Video Presentation

Post-Processing a Rolling Shutter Video Effect from Matt Nichols on Vimeo.

Overview

As briefly described in the video above, my final project is an attempt to build a "rolling shutter" video effect as a post-process. Rolling shutter is an image capture effect in which each row of the output is captured at a slightly different time, so the result can often appear bent and skewed compared to what is seen by the naked eye. This can be an objectionable artifact when photographing quickly moving objects, but can also sometimes produce interestingly surreal results. A similar effect has been implemented in video hardware, and I first got the idea for this project by watching this video. After some iteration, my program takes an input video and produces a similar effect, adding a few more options for experimentation (direction of offset, magnitude of delay, etc).

Process

In this process, composing each frame is simply a matter of incorporating frame information from past frames, cascading in increasing time in whatever direction the effect is being applied. In my first attempt, I tried building each output frame by iterating backwards in the video, copying in rows from the past as needed. However, this ended up being really slow, as each input frame needs to be queried n times for the n output frames it is included within. I encountered another challenge with framerate: 15 fps is a standard framerate, but even for a slowly walking person, the gaps in position are large enough to be noticeable for small desired time offsets between each pixel row. A 5-15 millisecond offset between rows usually looks good, but 15 fps gives up 67 milliseconds between frames – some replication of rows or interpolation between frames is needed (read on if this doesn't make sense). Just copying the same row multiple times to decrease the average offset between single pixel rows creates noticeable jagged edges in the video output, so I ended up first trying a linear combination of neighboring frames, and finally a Gaussian weighting of the four nearest frames for a reasonably smooth output. The details of my algorithm follow:

First, set everything up:

Preallocate the frames for the output video.
Determine the size of a "segment". A segment is a span of rows which will be cascaded from a current frame into the future – interpolation of neighboring frames across segments is ultimately used for smoothing. The larger each segment is, the smaller the delay between each subsequent row of pixels will be, though large delays give rise to choppier output (as more data is drawn from each static frame).
Determine how many of these segments will fit into each output frame; this will dictate how many output frames each input frame will affect.

Then, create the frames for the output. For each input frame

Iterate through the segments within this frame...
Within each segment, iterate through each pixel row...
For each pixel row, find the pixel values for the same row in the current frame, one before, and each of the two ahead (a total of four sample points)
Since each individual row represents some time differential which is probably not exactly represented by any one of the frames, these four samples must be combined in some way which approximates what the pixel values would be at this time. So, I calculate Gaussian weightings for these four points: the values on a Gaussian curve g(x) = e^(-(x-c)²/(2*s²), centered around the exact desired time offset (c), at each neighboring value. (I've found that a standard deviation s = .75 works well in most circumstances, though this could be increased for more blur / less jaggedness. It's a tradeoff.)
Given these normalized Gaussian weighting values, I then calculate the weighted sum for the output row, and write it to the output frame
f + s, where f is the current frame and s is the current segment. Thus the second segment will be written into the output frame two frames ahead... etc. There is a rudimentary visualization of this in the video above.
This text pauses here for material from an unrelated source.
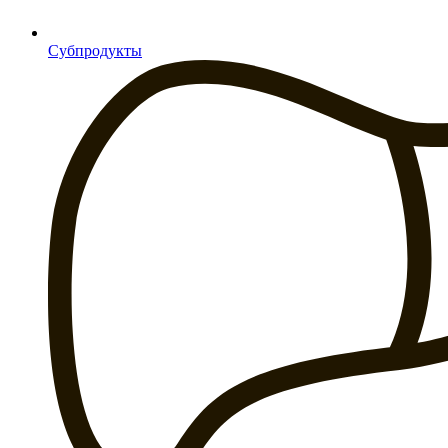
Субпродукты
Once this process has completed for each input frame, all output frames will have been incrementally generated, and the effect is complete. Though I have only discussed rows and horizontal segments in this description, I also generalized this process to work in any of the four row/column order directions, not just top to bottom. This is demonstrated in the results section of my video.

Next Steps

Automatically finding the best offset time: Because a lower offset time usually works better for videos with more motion, this should be as simple as finding some sort of metric for the motion present in the input, and choosing the offset time accordingly. I actually tried to do this, by writing a motion metric descriptor for videos, which essentially calculates a rolling SSD between frames and normalizes this by the video's framerate and size. However, in practice, it was really difficult to find a good mapping between motion and millisecond offset, and I thus left it out of my final product. I think the descriptor could also be better implemented by using distance between keypoints at each frame, instead of a SSD – this would allow it to be more consistent with differently sized moving objects.

Automatically determining the best direction: Because an object moving left and right will look better with a top-to-bottom effect, and vice versa for a vertically moving object, it could be cool to automatically decide which way to cascade the time offset. This could also be accomplished with some sort of keypoint analysis, as above.

More directions or different offset patterns: Currently the offset can cascade right, left, up and down, though it's theoretically possible to use arbitrary angles, and even arbitrary patterns. Selecting segments for either of these would be much more complicated and probably quite a bit slower (since I wouldn't be able to use MATLAB matrix magic with full rows and columns), but it's potentially doable.

More and better videos: I've currently only made videos with this using relatively low framerate webcams, recording relatively slow movement. However provided a bulk of time and access to better video equipment (see: winter break, my nicer camera) I could come up with much more interesting and higher quality videos to run this effect on. This, for sure, I plan to do.

December 18th, 2012